SP_WcxConvHook *wcx_to_os
where typedef char* (SP_WcxConvHook) (char *string, int context);

This function is normally called each time SICStus Prolog wishes to communicate a string of possibly wide characters to the operating system. However, if the string in question consists of ASCII characters only, and WCX_PRESERVES_ASCII is in force, then wcx_to_os may not be called, and the original string may be passed to the operating system.

The first argument of wcx_to_os is a zero terminated string, using the internal encoding of SICStus Prolog, namely UTF-8. The function is expected to convert the string to a form required by the operating system, in the context described by the second, context argument, and to return the converted string. If no conversion is needed, it should simply return its first argument. Otherwise, the conversion should be done in a memory area controlled by this function (preferably a static buffer, reused each time the function is called).

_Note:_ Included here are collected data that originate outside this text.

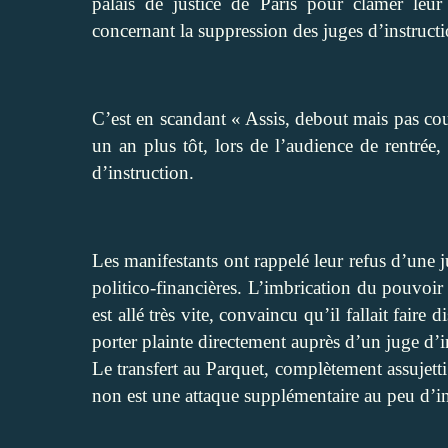
palais de justice de Paris pour clamer leur 
concernant la suppression des juges d’instructi
C’est en scandant « Assis, debout mais pas cou
un an plus tôt, lors de l’audience de rentrée
d’instruction.
Les manifestants ont rappelé leur refus d’une ju
politico-financières. L’imbrication du pouvoir
est allé très vite, convaincu qu’il fallait faire 
porter plainte directement auprès d’un juge d’i
Le transfert au Parquet, complètement assujetti
non est une attaque supplémentaire au peu d’in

The second argument specifies the context of conversion. It can be one of the following integer values:

WCX_FILE
the string is a file-name,
WCX_OPTION
the string is a command, a command line argument or an environment variable,
WCX_WINDOW_TITLE
the string is a window title,
WCX_C_CODE
the string is a C identifier (used, e.g. in the glue code)

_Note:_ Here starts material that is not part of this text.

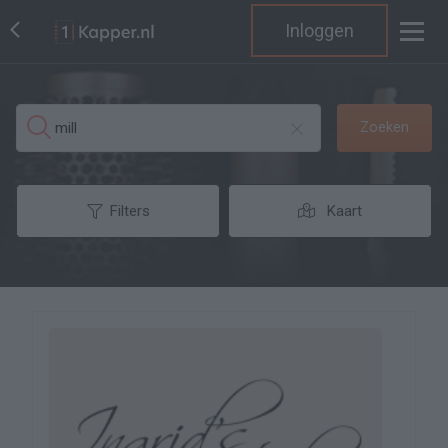
Inloggen
Zoeken
Filters
Kaart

SICStus Prolog provides a utility function SP_wci_code(), see below, for obtaining a wide character code from a UTF-8 encoded string, which can be used to implement the wcx_to_os hook function.

The default of the wcx_to_os function depends on the usage argument of SP_set_wcx_hooks(). If the value of usage includes WCX_OS_UTF8, then the function does no conversion, as the operating system uses the same encoding as SICStus Prolog. If the value of usage includes WCX_OS_8BIT, then the function decodes the UTF-8 encoded string and converts this sequence of codes into a sequence of bytes by truncating each code to 8 bits.

Note that the default wcx_to_os functions ignore their context argument.

SP_WcxConvHook *wcx_from_os
where typedef char* (SP_WcxConvHook) (char *string, int context);

This function is called each time SICStus Prolog receives from the operating system a zero terminated sequence of bytes possibly encoding a wide character string. The function is expected to convert the byte sequence, if needed, to a string in the internal encoding of SICStus Prolog (UTF-8), and return the converted string. The conversion should be done in a memory area controlled by this function (preferably a static buffer, reused each time the function is called, but different from the buffer used in wcx_to_os).

The second argument specifies the context of conversion, as in the case of wcx_to_os.

SICStus Prolog provides a utility function SP_code_wci(), see below, for converting a character code (up to 31 bits) into UTF-8 encoding, which can be used to implement the wcx_from_os hook function.

The default of the wcx_from_os function depends on the usage argument of SP_set_wcx_hooks(). If the value of usage includes WCX_OS_UTF8, then the function does no conversion. If the value of usage includes WCX_OS_8BIT, then the function transforms the string of 8-bit codes into a UTF-8 encoded string.

Note that the default wcx_from_os functions ignore their context argument.